Solving a Python Interview Question in Ruby

Published 01 Mar 2021 · 9 min read

Learn how to model tuples in Ruby and solve a Python data science interview question in Ruby.

A few months ago, I came across a tweet posing a technical interview question for a data science position using Python:

Let's set aside for a moment whether this style of interviewing is useful in identifying good software developers. Plenty has been written about the problems with technical interviews so I don't want to get too much into that. Suffice to say when I'm faced with this type of question in a technical interview, this is my reaction:

Why? Because being asked to solve something like this on the spot with someone timing you and waiting for a result is unnatural. In nearly 20 years of working as a software developer, its never been the case that as part of a conversation with a manager, product owner, colleagues etc. that anyone expected a piece of code to be written immediately on the spot during that conversation while they watched me code. Typically, the actual coding work is done when developer goes back to their desk (or comfort of their home office), does a little research if needed on various language APIs, tries out a few things in a REPL, then gradually comes up with a solution, and hopefully some tests. Even better if there's also some documentation produced and later, a demo to the team on how the new feature works.

But regardless of my thoughts on technical interviews, found myself curious about solving this, although not in Python. It's been quite a few years since I worked in that language and have since pivoted to Ruby/Rails. So thought it would be interesting to break down this problem in Ruby and solve it TDD style with RSpec.

Caveats

Ruby is not the go-to language for data science, and my experience is primarily with web development, not data science, so this is just an exercise to get some practice with Ruby.

Analysis

At first glance the problem seems relatively straightforward, given an input string such as 'aaaabbbcca', return a data structure containing a key for each letter, and the value being the count of how many times the letter appears in the string. But looking more closely, that's not what's being asked. Notice the last letter a in the input string appears separate from the first 4 as in the beginning of the string. Then the expected output has two entries for the letter a. The first entry has a count of 4, and the last entry has a count of 1. So the question is actually asking to identify counts of repeating sequences of letters. This problem is known as Run-length encoding.

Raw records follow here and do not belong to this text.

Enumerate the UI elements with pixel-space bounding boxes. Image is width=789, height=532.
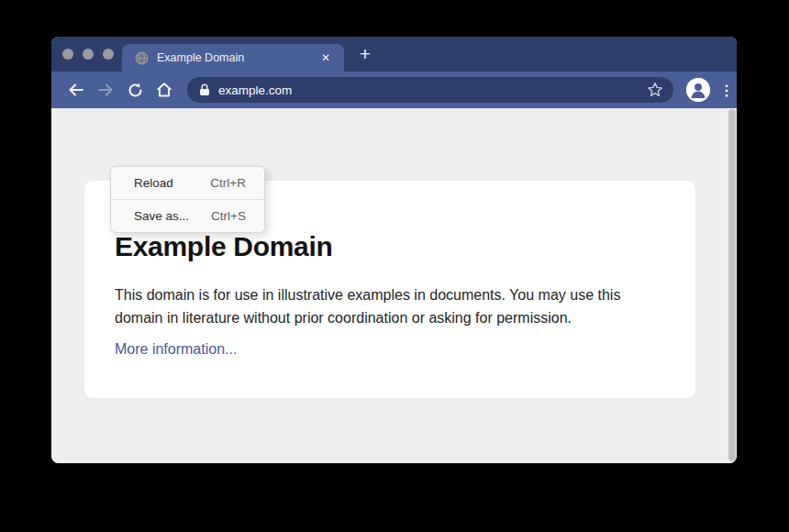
- browser-menu-button[interactable]: ⋮: [719, 78, 734, 102]
- browser-tab[interactable]: Example Domain ✕: [122, 44, 344, 72]
- screenshot-stage: Example Domain ✕ +: [0, 0, 789, 532]
- menu-item-shortcut: Ctrl+S: [211, 209, 246, 223]
- back-button[interactable]: [62, 76, 90, 104]
- reload-button[interactable]: [121, 76, 149, 104]
- back-arrow-icon: [67, 81, 85, 99]
- lock-icon: [199, 83, 210, 96]
- context-menu: Reload Ctrl+R Save as... Ctrl+S: [110, 166, 265, 233]
- traffic-lights: [62, 49, 114, 60]
- browser-window: Example Domain ✕ +: [51, 37, 737, 463]
- reload-icon: [127, 82, 144, 99]
- forward-button[interactable]: [92, 76, 119, 104]
- address-bar[interactable]: example.com: [187, 77, 673, 103]
- new-tab-button[interactable]: +: [350, 39, 380, 69]
- home-button[interactable]: [150, 76, 178, 104]
- close-window-button[interactable]: [62, 49, 73, 60]
- globe-favicon-icon: [135, 51, 149, 65]
- menu-item-label: Save as...: [134, 209, 189, 223]
- window-titlebar: Example Domain ✕ +: [51, 37, 737, 72]
- menu-item-shortcut: Ctrl+R: [210, 176, 246, 190]
- scrollbar-thumb[interactable]: [728, 109, 736, 461]
- page-viewport: Example Domain This domain is for use in…: [51, 108, 737, 463]
- tab-title: Example Domain: [157, 51, 317, 64]
- more-information-link[interactable]: More information...: [115, 341, 237, 358]
- bookmark-star-icon[interactable]: [646, 81, 664, 99]
- page-title: Example Domain: [115, 231, 659, 261]
- context-menu-item-reload[interactable]: Reload Ctrl+R: [111, 167, 264, 199]
- url-text: example.com: [218, 83, 646, 97]
- menu-item-label: Reload: [134, 176, 173, 190]
- maximize-window-button[interactable]: [103, 49, 114, 60]
- context-menu-item-save-as[interactable]: Save as... Ctrl+S: [111, 200, 264, 232]
- forward-arrow-icon: [96, 81, 115, 99]
- person-icon: [686, 78, 710, 102]
- page-paragraph: This domain is for use in illustrative e…: [115, 283, 654, 329]
- browser-toolbar: example.com ⋮: [51, 72, 737, 108]
- profile-avatar[interactable]: [686, 78, 710, 102]
- minimize-window-button[interactable]: [83, 49, 94, 60]
- home-icon: [155, 81, 173, 99]
- tab-close-icon[interactable]: ✕: [317, 50, 335, 66]
- vertical-scrollbar[interactable]: [728, 109, 736, 461]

What this means is that as each letter in the string is being processed, we need to "remember" what the previous letter we just processed was. This is because the decision whether to increment a given letter counter or start a new counter will depend on whether the previous letter was the same as the current one (in which case, increment counter) or different than the current one (in which case, start a new counter).

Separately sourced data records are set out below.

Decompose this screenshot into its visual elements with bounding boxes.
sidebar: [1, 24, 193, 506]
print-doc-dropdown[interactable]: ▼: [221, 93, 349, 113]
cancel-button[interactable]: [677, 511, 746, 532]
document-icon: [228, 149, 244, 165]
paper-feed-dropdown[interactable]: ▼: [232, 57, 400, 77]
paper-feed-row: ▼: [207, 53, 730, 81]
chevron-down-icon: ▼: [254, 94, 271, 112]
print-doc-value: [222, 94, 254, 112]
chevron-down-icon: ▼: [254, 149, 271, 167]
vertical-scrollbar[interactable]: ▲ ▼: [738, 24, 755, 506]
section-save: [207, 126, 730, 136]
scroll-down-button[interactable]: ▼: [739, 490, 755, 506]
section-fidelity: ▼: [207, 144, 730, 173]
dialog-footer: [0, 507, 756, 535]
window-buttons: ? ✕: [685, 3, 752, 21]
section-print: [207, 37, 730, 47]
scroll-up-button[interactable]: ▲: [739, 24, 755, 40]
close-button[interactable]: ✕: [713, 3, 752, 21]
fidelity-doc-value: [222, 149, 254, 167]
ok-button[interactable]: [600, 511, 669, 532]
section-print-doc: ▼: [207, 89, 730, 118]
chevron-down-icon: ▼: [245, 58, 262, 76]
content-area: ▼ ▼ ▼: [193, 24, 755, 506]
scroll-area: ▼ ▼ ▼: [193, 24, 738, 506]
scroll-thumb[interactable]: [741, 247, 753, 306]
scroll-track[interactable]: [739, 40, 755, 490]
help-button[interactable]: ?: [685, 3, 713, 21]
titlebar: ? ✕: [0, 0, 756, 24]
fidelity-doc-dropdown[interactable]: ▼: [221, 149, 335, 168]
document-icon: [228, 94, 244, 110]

A general technique for this is before entering the loop, grab the first letter of the input string and store it in a variable. Then loop over the remaining letters in the string. At each iteration in the loop, compare current letter to previous, process it accordingly, then update the "previous letter" to the current letter in the loop. This way when the next loop iteration runs, it will have access to the letter that was processed in the previous iteration.

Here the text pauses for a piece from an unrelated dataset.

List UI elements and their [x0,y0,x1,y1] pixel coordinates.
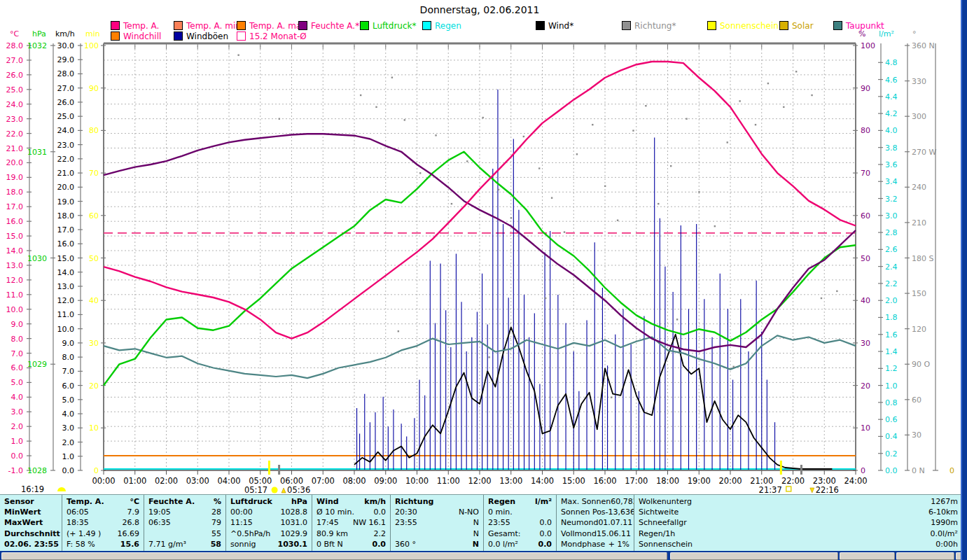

To solve these types of problems, I find it useful to write down the solution in plain English. This allows for a focus on logic, without worrying about language-specific syntax or even data structures. Something like this:

Start by assigning "previous letter" to the first letter in the input
Record the first entry as this letter, with a count of 1
Add this entry to list of results which will eventually be returned

For each letter in input string starting from second letter
  If the current letter is the same as the previous letter
    Increment the counter for this letter in the entry created earlier
  Else
    Create a new entry for this letter with a count of 1
    Add this entry to results
  End If

  Update the "previous letter" to the current letter for next loop iteration
End Loop

Return results

Tuples

Now that the logic is sorted out, it's time to write some Ruby code. But before we do, let's take a closer look at the expected output, keeping in mind the original question is in Python:

# Example input:
"aaaabbbcca"
# Expected output:
[("a", 4), ("b", 3), ("c", 2), ("a", 1)]

This is an array of tuples, which don't exist natively in Ruby but can be approximated with a Struct as follows:

Tuple = Struct.new(:_1, :_2)
a_count = Tuple.new("a", 4)
a_count._1
=> "a"
a_count._2
=> 4

See this SO answer for more details.

Setup for TDD

Next step is to get a TDD workflow going with RSpec. If you want to know more about TDD, I've written about it here. Up until this point, my experience with RSpec has been using it with Rails, but turns out, it can also be used for a plain "vanilla" Ruby project as follows:

mkdir RLE  # this will be project name, name this whatever you want
cd RLE
touch Gemfile

Edit the Gemfile so it looks as follows:

# Gemfile
source 'https://rubygems.org/'

gem 'rspec'

Then back in the terminal:

gem install bundler  # only if you don't already have it
bundle install
bundle exec rspec --init
touch data_science.rb  # this will be the module where we will write the code, name it whatever you want
touch spec/data_science_spec.rb  # the corresponding test file

At this point, the project directory should look as follows: (the spec_helper.rb file was generated by the rspec --init command run in previous step):

.
├── Gemfile
├── Gemfile.lock
├── data_science.rb
└── spec
    ├── data_science_spec.rb
    └── spec_helper.rb

Now open the project in your editor of choice and open the test file data_science_spec.rb.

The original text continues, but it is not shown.